I due esponenti sindacali hanno spiegato che non si può continuare ad assistere a una sequenza continua di aggressioni, minacce e intimidazioni come se fare il medico o l’infermiere comportasse per forza questo tipo di rischi. Il Pronto Soccorso non può diventare una zona franca dove il personale è esposto ogni giorno alla violenza della gente, perché chi lavora per curare i cittadini ha il diritto di farlo in condizioni di massima sicurezza e dignità.
Il caso del Goretti dimostra che intervenire dopo che l’aggressione è già avvenuta non serve a nulla, ma serve invece una strategia di prevenzione seria, strutturale e permanente. Per questo motivo Giuliano e Del Gais chiedono che vengano rinforzati subito i sistemi di sicurezza dentro i Pronto Soccorso.
Questo deve avvenire garantendo una presenza fissa e adeguata delle forze dell’ordine, un servizio di vigilanza privata davvero efficace, l’installazione di sistemi di videosorveglianza e la creazione di protocolli d’intervento immediato quando scattano le situazioni di rischio. Inoltre, il sindacato chiede che le aziende sanitarie coinvolgano concretamente i rappresentanti dei lavoratori nella valutazione dei rischi e nella scelta delle misure protettive, senza affidare la vita degli operatori all’improvvisazione o alla buona volontà del singolo professionista.
L’UGL Salute sottolinea che le aggressioni al personale sanitario sono ormai una vera e propria emergenza nazionale. Proprio per questo il sindacato ha ribadito più volte che, oltre a punire severamente chi aggredisce, serve una politica strutturale che protegga i lavoratori prima che succeda il peggio. A Latina la pazienza è finita e Fabiola Del Gais ha chiarito che nessuno è più disposto ad accettare che la paura diventi parte integrante della giornata lavorativa degli operatori sanitari.

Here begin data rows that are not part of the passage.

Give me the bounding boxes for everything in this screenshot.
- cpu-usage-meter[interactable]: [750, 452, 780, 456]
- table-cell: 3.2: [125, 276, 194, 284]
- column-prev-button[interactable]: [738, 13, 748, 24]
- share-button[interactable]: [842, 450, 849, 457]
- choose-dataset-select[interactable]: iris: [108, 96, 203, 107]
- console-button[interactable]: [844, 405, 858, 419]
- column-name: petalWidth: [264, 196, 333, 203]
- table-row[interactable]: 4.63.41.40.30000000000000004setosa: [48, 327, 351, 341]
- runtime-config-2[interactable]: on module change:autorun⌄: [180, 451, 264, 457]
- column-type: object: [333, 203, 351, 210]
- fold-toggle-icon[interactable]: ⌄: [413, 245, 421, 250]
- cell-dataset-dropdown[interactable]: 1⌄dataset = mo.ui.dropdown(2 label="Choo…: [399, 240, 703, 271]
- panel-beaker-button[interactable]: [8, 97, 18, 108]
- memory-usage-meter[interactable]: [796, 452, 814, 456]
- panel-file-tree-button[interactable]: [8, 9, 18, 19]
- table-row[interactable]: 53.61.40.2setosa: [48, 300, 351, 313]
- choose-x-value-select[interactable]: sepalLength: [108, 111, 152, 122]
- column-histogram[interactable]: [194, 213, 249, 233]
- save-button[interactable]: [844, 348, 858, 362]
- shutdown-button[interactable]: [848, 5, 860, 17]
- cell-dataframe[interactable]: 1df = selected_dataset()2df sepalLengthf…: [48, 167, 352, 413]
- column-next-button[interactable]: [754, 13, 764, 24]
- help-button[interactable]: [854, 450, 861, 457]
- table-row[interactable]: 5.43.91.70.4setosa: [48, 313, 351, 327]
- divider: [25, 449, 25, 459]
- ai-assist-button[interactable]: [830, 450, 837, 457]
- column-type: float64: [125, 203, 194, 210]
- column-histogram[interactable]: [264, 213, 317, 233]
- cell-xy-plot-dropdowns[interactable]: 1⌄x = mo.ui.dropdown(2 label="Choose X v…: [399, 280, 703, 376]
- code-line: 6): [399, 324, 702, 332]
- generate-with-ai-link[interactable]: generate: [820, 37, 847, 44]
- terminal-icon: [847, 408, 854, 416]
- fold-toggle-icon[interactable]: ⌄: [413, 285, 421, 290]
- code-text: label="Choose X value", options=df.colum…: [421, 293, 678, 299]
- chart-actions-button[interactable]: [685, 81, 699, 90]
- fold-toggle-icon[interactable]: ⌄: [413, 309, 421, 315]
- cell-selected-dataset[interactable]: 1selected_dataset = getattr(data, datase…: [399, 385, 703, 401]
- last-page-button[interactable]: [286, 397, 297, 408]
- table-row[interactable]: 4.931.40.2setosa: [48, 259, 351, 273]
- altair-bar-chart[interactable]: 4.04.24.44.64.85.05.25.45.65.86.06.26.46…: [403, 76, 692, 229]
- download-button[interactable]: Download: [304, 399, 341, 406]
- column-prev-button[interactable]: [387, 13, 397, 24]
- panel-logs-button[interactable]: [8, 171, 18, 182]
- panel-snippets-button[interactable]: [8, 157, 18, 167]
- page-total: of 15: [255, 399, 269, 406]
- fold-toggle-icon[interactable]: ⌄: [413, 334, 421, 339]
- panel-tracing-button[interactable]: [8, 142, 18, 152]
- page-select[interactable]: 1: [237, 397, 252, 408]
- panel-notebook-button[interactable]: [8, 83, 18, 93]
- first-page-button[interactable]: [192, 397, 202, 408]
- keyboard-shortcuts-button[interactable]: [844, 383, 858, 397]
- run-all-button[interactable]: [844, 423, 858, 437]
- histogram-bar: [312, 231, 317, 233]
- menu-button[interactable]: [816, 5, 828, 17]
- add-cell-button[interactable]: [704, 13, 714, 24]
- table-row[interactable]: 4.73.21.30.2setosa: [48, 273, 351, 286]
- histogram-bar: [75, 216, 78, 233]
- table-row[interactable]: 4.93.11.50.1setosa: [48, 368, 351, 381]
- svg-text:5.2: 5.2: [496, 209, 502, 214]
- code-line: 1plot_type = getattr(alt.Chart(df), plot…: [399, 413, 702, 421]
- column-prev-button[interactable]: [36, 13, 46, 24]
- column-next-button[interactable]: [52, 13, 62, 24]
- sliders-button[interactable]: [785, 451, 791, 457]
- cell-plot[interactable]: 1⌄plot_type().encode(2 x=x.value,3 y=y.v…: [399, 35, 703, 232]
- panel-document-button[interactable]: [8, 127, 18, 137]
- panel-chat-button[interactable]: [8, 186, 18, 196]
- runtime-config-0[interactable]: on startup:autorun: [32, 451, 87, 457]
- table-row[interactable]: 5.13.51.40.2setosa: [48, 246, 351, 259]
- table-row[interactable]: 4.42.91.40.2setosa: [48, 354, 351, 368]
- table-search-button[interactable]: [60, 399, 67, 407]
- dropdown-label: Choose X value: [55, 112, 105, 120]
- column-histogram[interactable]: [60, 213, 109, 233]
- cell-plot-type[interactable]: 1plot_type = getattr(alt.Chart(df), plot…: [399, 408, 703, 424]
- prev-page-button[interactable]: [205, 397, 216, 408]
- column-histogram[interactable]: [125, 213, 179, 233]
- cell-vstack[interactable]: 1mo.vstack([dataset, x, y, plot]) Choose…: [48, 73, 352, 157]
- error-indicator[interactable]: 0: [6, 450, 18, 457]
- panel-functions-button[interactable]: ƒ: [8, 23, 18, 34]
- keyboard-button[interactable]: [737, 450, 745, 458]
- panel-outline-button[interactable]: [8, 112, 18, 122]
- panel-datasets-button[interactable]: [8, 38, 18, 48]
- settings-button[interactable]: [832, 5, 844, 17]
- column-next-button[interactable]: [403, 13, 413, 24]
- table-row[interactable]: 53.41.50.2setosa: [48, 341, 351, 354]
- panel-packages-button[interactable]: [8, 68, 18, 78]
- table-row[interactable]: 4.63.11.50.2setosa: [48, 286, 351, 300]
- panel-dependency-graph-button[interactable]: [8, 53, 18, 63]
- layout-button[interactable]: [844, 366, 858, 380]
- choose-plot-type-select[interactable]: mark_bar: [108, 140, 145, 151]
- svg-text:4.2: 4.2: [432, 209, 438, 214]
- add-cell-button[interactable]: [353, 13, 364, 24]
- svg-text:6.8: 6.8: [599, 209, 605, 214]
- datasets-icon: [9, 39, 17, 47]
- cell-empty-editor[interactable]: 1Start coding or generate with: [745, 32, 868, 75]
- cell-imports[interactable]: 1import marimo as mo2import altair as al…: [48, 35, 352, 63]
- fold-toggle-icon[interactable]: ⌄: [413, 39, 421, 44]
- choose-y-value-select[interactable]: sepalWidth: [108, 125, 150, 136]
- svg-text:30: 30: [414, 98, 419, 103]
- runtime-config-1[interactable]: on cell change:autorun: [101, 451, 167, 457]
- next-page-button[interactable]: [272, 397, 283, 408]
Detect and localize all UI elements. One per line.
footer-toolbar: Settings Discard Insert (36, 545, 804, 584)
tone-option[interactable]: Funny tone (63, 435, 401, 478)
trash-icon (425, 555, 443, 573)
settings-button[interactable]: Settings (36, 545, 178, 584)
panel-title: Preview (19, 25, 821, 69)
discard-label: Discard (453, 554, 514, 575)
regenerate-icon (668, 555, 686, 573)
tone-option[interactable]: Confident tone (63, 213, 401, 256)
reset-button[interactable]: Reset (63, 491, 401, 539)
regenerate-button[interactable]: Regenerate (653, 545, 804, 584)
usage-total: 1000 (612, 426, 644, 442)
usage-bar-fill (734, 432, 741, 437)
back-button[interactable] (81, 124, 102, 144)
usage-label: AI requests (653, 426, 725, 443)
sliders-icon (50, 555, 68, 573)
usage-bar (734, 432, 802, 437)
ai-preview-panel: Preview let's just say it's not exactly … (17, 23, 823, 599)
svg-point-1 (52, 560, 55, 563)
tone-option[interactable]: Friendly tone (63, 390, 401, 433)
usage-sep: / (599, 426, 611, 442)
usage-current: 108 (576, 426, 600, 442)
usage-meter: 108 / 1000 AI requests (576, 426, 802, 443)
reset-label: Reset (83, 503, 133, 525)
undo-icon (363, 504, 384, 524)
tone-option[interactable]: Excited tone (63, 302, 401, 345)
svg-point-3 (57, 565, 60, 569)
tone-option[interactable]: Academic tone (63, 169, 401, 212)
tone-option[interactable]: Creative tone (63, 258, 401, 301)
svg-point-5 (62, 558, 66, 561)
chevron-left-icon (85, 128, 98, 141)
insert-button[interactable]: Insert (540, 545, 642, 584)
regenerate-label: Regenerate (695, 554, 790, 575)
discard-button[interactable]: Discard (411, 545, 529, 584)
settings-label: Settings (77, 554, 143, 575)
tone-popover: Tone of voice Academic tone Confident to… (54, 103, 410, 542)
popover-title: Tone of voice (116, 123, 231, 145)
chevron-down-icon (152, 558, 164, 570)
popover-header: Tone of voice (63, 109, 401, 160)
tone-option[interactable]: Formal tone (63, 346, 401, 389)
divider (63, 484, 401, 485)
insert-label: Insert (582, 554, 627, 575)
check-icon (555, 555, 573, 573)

Per questo l’UGL Salute Latina continuerà a vigilare sulla sicurezza del Goretti e di tutte le altre strutture della provincia, e ha già annunciato che chiederà un confronto immediato con la direzione dell’azienda sanitaria e con le istituzioni per trovare e attuare subito le contromisure necessarie. Non si tratta di chiedere dei privilegi, conclude Gianluca Giuliano, ma delle condizioni minime per poter lavorare, ricordando che la sicurezza di chi cura fa parte della qualità del servizio sanitario.
Chi aggredisce un operatore attacca un presidio fondamentale dello Stato e della collettività, e per questo servono prevenzione, presenza dello Stato e certezza della pena, perché la tolleranza deve essere pari a zero.